The doctors interviewed in the article were troubled by this variation, so they did a massive study comparing ASC-US with positive HPV diagnoses. They found that because the identification of ASC-US is very subjective, that the rate of correlation varied by institution by anywhere from eight to 98 per cent. So, some institutions are picky enough about what they identify as ASC-US that you can almost guarantee that if they found that you're ASC-US, you're HPV positive. Others are so UN-picky that you can near-guarantee that if you're ASC-US, you're NOT HPV positive.

They did find that the correlation between ASC-US and HPV was greater at teaching hospitals, where the staff is better trained. This could imply that a true ASC-US does mean HPV. However, your lab may not have properly diagnosed the ASC-US, so having ASC-US remains inconclusive. I imagine, that's why the 50 per cent. Because half the reporting labs do so cruddy a job that they misdiagnose one way or another.
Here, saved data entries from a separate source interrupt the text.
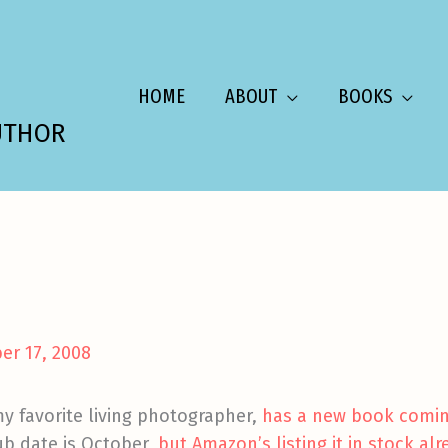
HOME
ABOUT
BOOKS
UTHOR
er 17, 2008
 favorite living photographer,
has a new book comin
ub date is October,
but Amazon’s listing it in stock alr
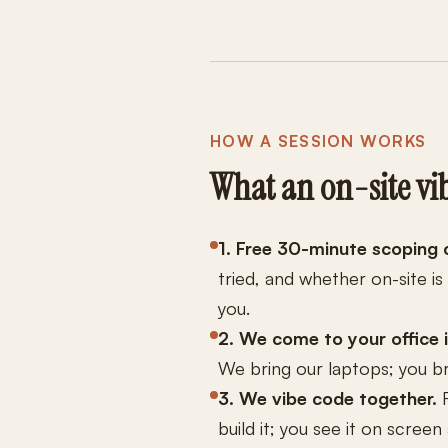
HOW A SESSION WORKS
What an on-site vib
1. Free 30-minute scoping c
tried, and whether on-site is
you.
2. We come to your office 
We bring our laptops; you br
3. We vibe code together.
R
build it; you see it on scree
Date: 2006-10-11 03:54 am (UTC)
From: [identity profile] jackspryte.livejournal.com
Fascinating...I wonder and am concerned about what that says about our medical professionals on a whole in North America. This should NOT be an area of inprecison IMO.

Too often I find that STI's and sexual health in medicine are treated with such low importance, low precision and low priority. I wonder how much sexual health and social attitudes of doctors themselves colour the effectiveness of that reaserch and the research/pure science culture.


Date: 2006-10-11 12:35 pm (UTC)
From: [identity profile] myra-musing.livejournal.com
Found your lj via a mutual friend.

Perhaps it is just hard to diagnose ASCUS visually? When I had ASCUS, they tested for HPV as well before telling me that I had HPV. From what I understand there may be other reasons for what appears to be cell changes that are unrelated to HPV and not pre-cancerous, so it can be difficult to determine what one is looking at.

That said, it doesn't surprise me that some doctors are much less competent than others. Unfortunately, there's so much demand (at least where I live) that the bad ones don't get weeded out.